2 - Immovable properties situated in Historic Centres included in the UNESCO World Heritage List are classified as being of national interest, falling within the category of 'national monuments' – see article 15(3) and (7) of Law No. 107/2001, of 8 September.

3 - Properties inserted in Historic Centres Classified benefit from exemption from municipal property tax."

  1. Thus, and as concluded in the decision of the CAAD of process no. 76/2015-T, being the property in question integrated in the Historic Centre of Porto, (as well as in the Court of Appeals of TCA North identified above) legally qualified as a national monument, it is manifest that it benefits from the said exemption, and thus the assessment of Municipal Property Tax here challenged is illegal, and the tax paid should be reimbursed to the Claimant.

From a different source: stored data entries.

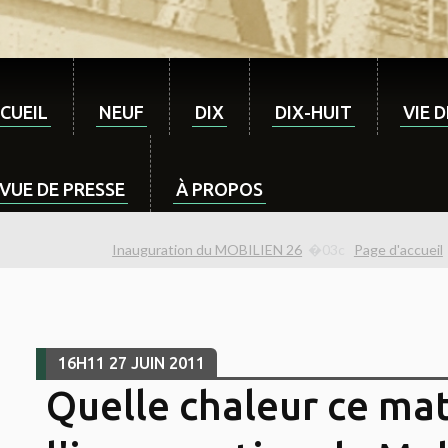
CUEIL
NEUF
DIX
DIX-HUIT
VIE 
VUE DE PRESSE
À PROPOS
Inauguration du MOBILIEN 26
Page d'accueil
16H11
27
JUIN 2011
Quelle chaleur ce mat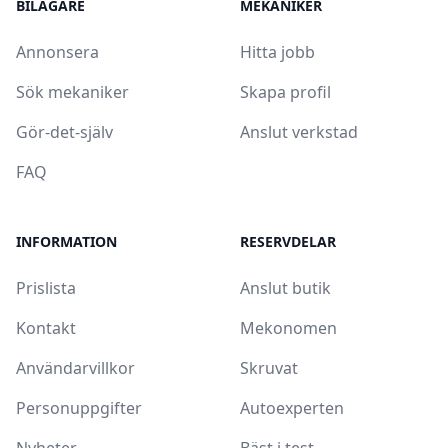
BILÄGARE
MEKANIKER
Annonsera
Hitta jobb
Sök mekaniker
Skapa profil
Gör-det-själv
Anslut verkstad
FAQ
INFORMATION
RESERVDELAR
Prislista
Anslut butik
Kontakt
Mekonomen
Användarvillkor
Skruvat
Personuppgifter
Autoexperten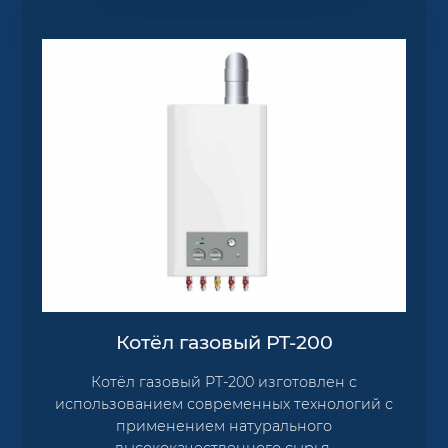
Котёл газовый PT-200
Котёл газовый PT-200 изготовлен с
использованием современных технологий с
применением натурального
высококачественного сырья.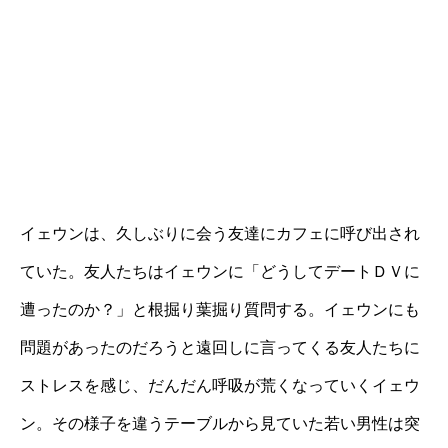
イェウンは、久しぶりに会う友達にカフェに呼び出され
ていた。友人たちはイェウンに「どうしてデートＤＶに
遭ったのか？」と根掘り葉掘り質問する。イェウンにも
問題があったのだろうと遠回しに言ってくる友人たちに
ストレスを感じ、だんだん呼吸が荒くなっていくイェウ
ン。その様子を違うテーブルから見ていた若い男性は突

B. OF THE ALLEGED UNCONSTITUTIONALITY OF THE INTERPRETATION PUT FORWARD BY THE CLAIMANT

  1. The Respondent invokes in its reply the defect of unconstitutionality on the grounds that the "interpretation put forward by the Claimant shows itself to be contrary to the Constitution of the Portuguese Republic ('CRP'), in that it violates the constitutional principles: (i) of tax equality; (ii) of fiscal justice, (iii) of contributive capacity, (iv) of local autonomy and (v) of participation in decision-making."

Now, let us see,

  1. As regards the alleged violation of the principle of tax equality, the Respondent manifests the understanding that "the interpretation proposed by the Claimant is an interpretation that offends the fundamental principle of tax equality (article 13 of the CRP), in that, as owner of a property integrated in the so-called Historic Centre of Porto, devoid of individual cultural value (i.e. property that dates from 2016)(...) the Claimant seeks to be privileged, without justifiable reason, in relation to the remaining owners of non-classified immovable properties. (...) In the case sub judice, the Respondent raises the violation of the principle of equality before fiscal law, in the dimension of the obligation of differentiation, in the interpretation given by the Claimant." (articles 208 and 216 of the learned reply).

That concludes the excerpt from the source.